It can be difficult to figure out how to use the results of research studies (randomized controlled trials or RCTs) to make a healthcare decision. There are many other problems with RCTs that may be less obvious.
First, to perform an RCT can take years – you need to get approval from the hospital where you are performing the study because you are doing research on humans. Then you need to get funding for the study so you may need to apply for some grants. After the study is completed, the results need to be analyzed; and then a paper needs to be written and submitted for publication to a journal. It could take years from the time the results are known until the time they are published.
But just because a study is published doesn’t necessarily mean it is reliable. Sometimes researchers get funding from pharmaceutical companies which could influence the results (this is one possible type of bias in research studies). Also the way the study is performed is important. For example if there are too few people in the study, the results may not be valid.
Also, not everything important is published. Positive results are more likely to get published than negative results so this is another possible type of bias in the medical literature (Ben Goldacre wrote a recent piece in the NY Times about this).

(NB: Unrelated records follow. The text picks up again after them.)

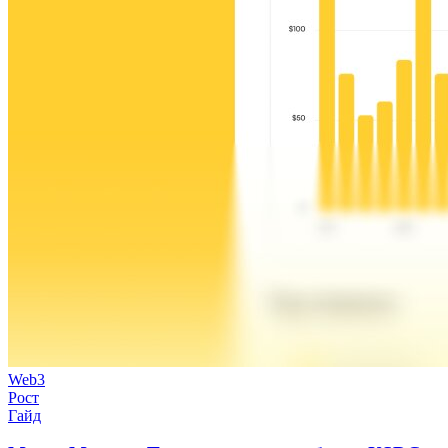
Web3
Рост
Гайд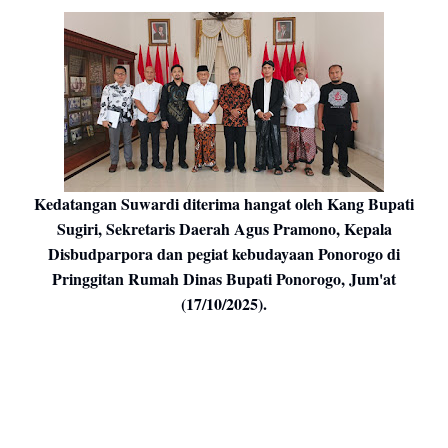
Kedatangan Suwardi diterima hangat oleh Kang Bupati
Sugiri, Sekretaris Daerah Agus Pramono, Kepala
Disbudparpora dan pegiat kebudayaan Ponorogo di
Pringgitan Rumah Dinas Bupati Ponorogo, Jum'at
(17/10/2025).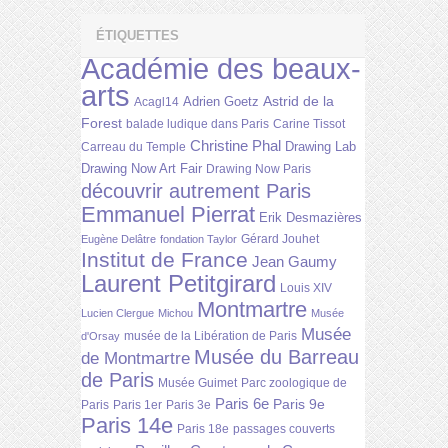
ÉTIQUETTES
Académie des beaux-
arts
Astrid de la
Adrien Goetz
Acagl14
Forest
balade ludique dans Paris
Carine Tissot
Christine Phal
Drawing Lab
Carreau du Temple
Drawing Now Art Fair
Drawing Now Paris
découvrir autrement Paris
Emmanuel Pierrat
Erik Desmazières
Gérard Jouhet
Eugène Delâtre
fondation Taylor
Institut de France
Jean Gaumy
Laurent Petitgirard
Louis XIV
Montmartre
Lucien Clergue
Michou
Musée
Musée
musée de la Libération de Paris
d'Orsay
Musée du Barreau
de Montmartre
de Paris
Musée Guimet
Parc zoologique de
Paris 6e
Paris 9e
Paris
Paris 1er
Paris 3e
Paris 14e
Paris 18e
passages couverts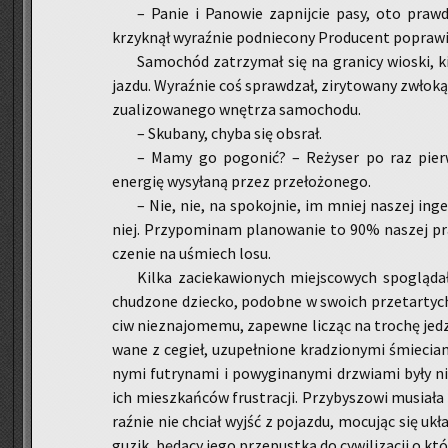
– Panie i Pa­no­wie za­pnij­cie pasy, oto praw­d
krzyk­nął wy­raź­nie pod­nie­co­ny Pro­du­cent po­pra­wia
Sa­mo­chód za­trzy­mał się na gra­ni­cy wio­ski, 
jaz­du. Wy­raź­nie coś spraw­dzał, zi­ry­to­wa­ny zwło­ką
zu­ali­zo­wa­ne­go wnę­trza sa­mo­cho­du.
– Sku­ba­ny, chyba się ob­srał.
– Mamy go po­go­nić? – Re­ży­ser po raz pierw­
ener­gię wy­sy­ła­ną przez prze­ło­żo­ne­go.
– Nie, nie, na spo­koj­nie, im mniej na­szej in­ge
niej. Przy­po­mi­nam pla­no­wa­nie to 90% na­szej pra
cze­nie na uśmiech losu.
Kilka za­cie­ka­wio­nych miej­sco­wych spo­glą­da­
chu­dzo­ne dziec­ko, po­dob­ne w swo­ich prze­tar­ty
ciw nie­zna­jo­me­mu, za­pew­ne li­cząc na tro­chę je­
wa­ne z ce­gieł, uzu­peł­nio­ne kra­dzio­ny­mi śmie­ci
ny­mi fu­try­na­mi i po­wy­gi­na­ny­mi drzwia­mi były
ich miesz­kań­ców fru­stra­cji. Przy­by­szo­wi mu­sia­ła
raź­nie nie chciał wyjść z po­jaz­du, mo­cu­jąc się ukł
guzik, bę­dą­cy jego prze­pust­ką do cy­wi­li­za­cji o któ­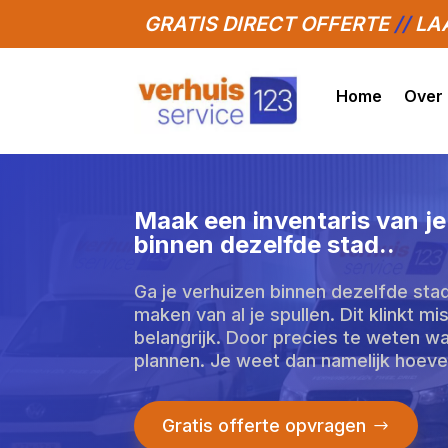
GRATIS DIRECT OFFERTE
//
LAA
Home
Over
Maak een inventaris van je
binnen dezelfde stad.​.
Ga je verhuizen binnen dezelfde stad
maken van al je spullen. Dit klinkt mi
belangrijk. Door precies te weten wat
plannen. Je weet dan namelijk hoeve
Gratis offerte opvragen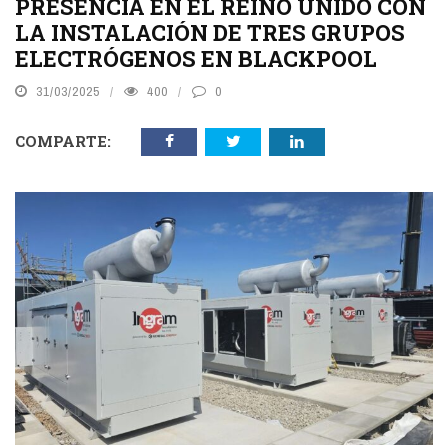
PRESENCIA EN EL REINO UNIDO CON
LA INSTALACIÓN DE TRES GRUPOS
ELECTRÓGENOS EN BLACKPOOL
31/03/2025
400
0
COMPARTE: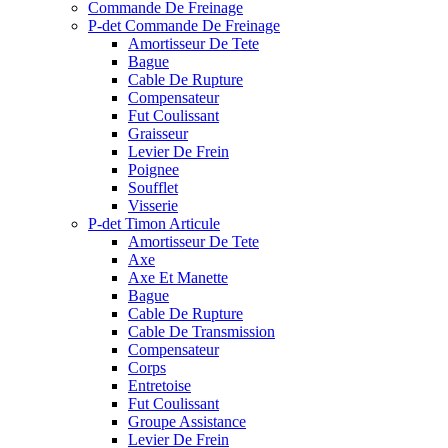
Commande De Freinage
P-det Commande De Freinage
Amortisseur De Tete
Bague
Cable De Rupture
Compensateur
Fut Coulissant
Graisseur
Levier De Frein
Poignee
Soufflet
Visserie
P-det Timon Articule
Amortisseur De Tete
Axe
Axe Et Manette
Bague
Cable De Rupture
Cable De Transmission
Compensateur
Corps
Entretoise
Fut Coulissant
Groupe Assistance
Levier De Frein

Then it can take 17 years or more for treatments that have been proven to work to be adopted in medical practice. There are lots of reasons for this but the main one is that change is often difficult.
Given all the issues, you might think it is not worth it to perform RCTs. But the problem with just doing what seems logical is that often RCTs prove that the “logical” thing doesn’t work. We used to remove tonsils in children who had lots of sore throats, gave antibiotics to children with ear infections, gave hormones to women after menopause and put patients with a heart attack at bedrest for 14 days. We now know that these things do more harm than good.

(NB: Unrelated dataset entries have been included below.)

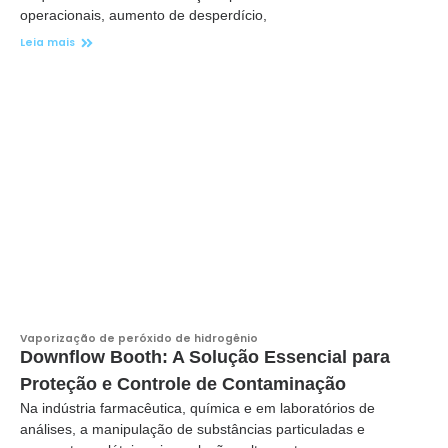
operacionais, aumento de desperdício,
Leia mais
Vaporização de peróxido de hidrogênio
Downflow Booth: A Solução Essencial para
Proteção e Controle de Contaminação
Na indústria farmacêutica, química e em laboratórios de
análises, a manipulação de substâncias particuladas e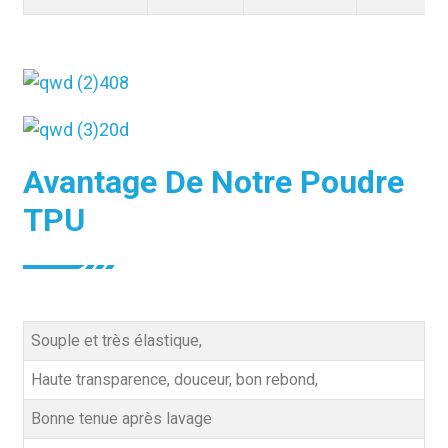
Avantage De Notre Poudre
TPU
Souple et très élastique,
Haute transparence, douceur, bon rebond,
Bonne tenue après lavage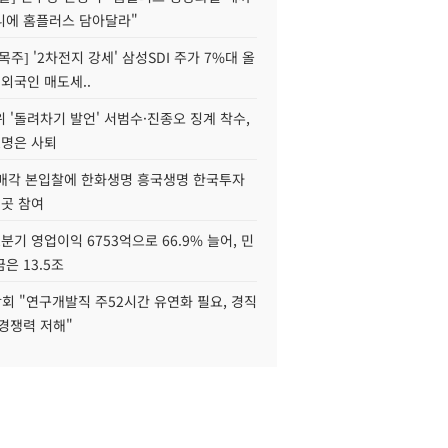
니에 홈플러스 담아달라"
목주] '2차전지 강세' 삼성SDI 주가 7%대 올
 외국인 매도세..
 '돌려차기 발언' 서범수·진종오 징계 착수,
2명은 사퇴
 매각 본입찰에 한화생명 흥국생명 한국투자
3곳 참여
분기 영업이익 6753억으로 66.9% 늘어, 민
은 13.5조
회 "연구개발직 주52시간 유연화 필요, 경직
경쟁력 저해"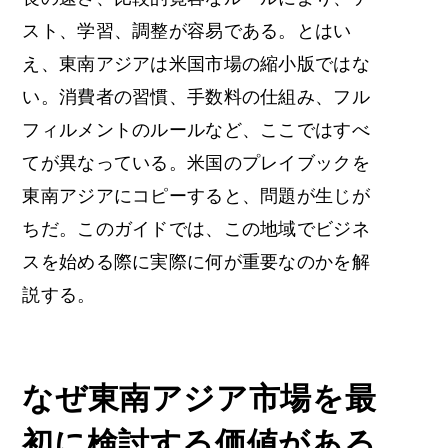
スト、学習、調整が容易である。とはい
え、東南アジアは米国市場の縮小版ではな
い。消費者の習慣、手数料の仕組み、フル
フィルメントのルールなど、ここではすべ
てが異なっている。米国のプレイブックを
東南アジアにコピーすると、問題が生じが
ちだ。このガイドでは、この地域でビジネ
スを始める際に実際に何が重要なのかを解
説する。
なぜ東南アジア市場を最
初に検討する価値がある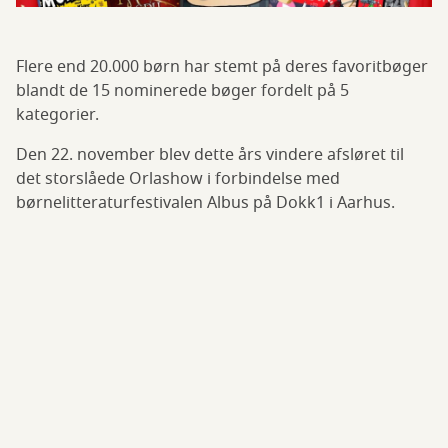
Flere end 20.000 børn har stemt på deres favoritbøger
blandt de 15 nominerede bøger fordelt på 5
kategorier.
Den 22. november blev dette års vindere afsløret til
det storslåede Orlashow i forbindelse med
børnelitteraturfestivalen Albus på Dokk1 i Aarhus.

RCTs are still the “gold standard” way to study how well treatments work and we need to make them more useful (by shortening the time to publication, including negative results in publications, getting patients to help design the studies, etc.). But we need to find innovative ways to get information to help patients make decisions when there is no RCT evidence. In short, we need to find new ways of collecting reliable evidence.
Here are a few innovative ways to collect data that are in use today:
- Patients using sensors and smartphone apps to track what is happening in their bodies (ex: Quantified Self)

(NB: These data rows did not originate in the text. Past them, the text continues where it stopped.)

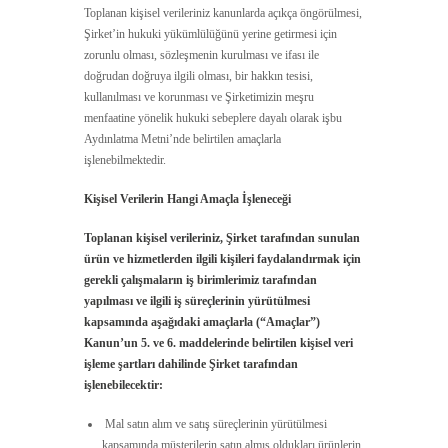
Toplanan kişisel verileriniz kanunlarda açıkça öngörülmesi,
Şirket’in hukuki yükümlülüğünü yerine getirmesi için
zorunlu olması, sözleşmenin kurulması ve ifası ile
doğrudan doğruya ilgili olması, bir hakkın tesisi,
kullanılması ve korunması ve Şirketimizin meşru
menfaatine yönelik hukuki sebeplere dayalı olarak işbu
Aydınlatma Metni’nde belirtilen amaçlarla
işlenebilmektedir.
Kişisel Verilerin Hangi Amaçla İşleneceği
Toplanan kişisel verileriniz,
Şirket tarafından sunulan
ürün ve hizmetlerden ilgili kişileri faydalandırmak için
gerekli çalışmaların iş birimlerimiz tarafından
yapılması ve ilgili iş süreçlerinin yürütülmesi
kapsamında aşağıdaki amaçlarla (“Amaçlar”)
Kanun’un 5. ve 6. maddelerinde belirtilen kişisel veri
işleme şartları dahilinde Şirket tarafından
işlenebilecektir:
Mal satın alım ve satış süreçlerinin yürütülmesi
kapsamında müşterilerin satın almış oldukları ürünlerin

- Patients sharing data and experiences in online discussion groups (ex: Patients Like Me)
- Creating electronic health records that are controlled by patients to help with communication between patients and the healthcare team (ex: Patients Know Best in the UK)
- Performing “N of 1” experiments designed by patients and their families to study what works best for them (ex: Collaborative Chronic Care Network (C3N))
- Collecting data from patients about their experiences with treatments in a standard way (ex: DIPEx and Healthtalkonline.org in the UK)
- Pooling all the data from clinical studies so that researchers can search for answers to new questions (ex: Human Studies Database)
We need to do a better job of getting the results of research studies into the hands of doctors and patients in a more timely and reliable way. But we also need to think differently about evidence and find innovative ways to learn about what works and what doesn’t work.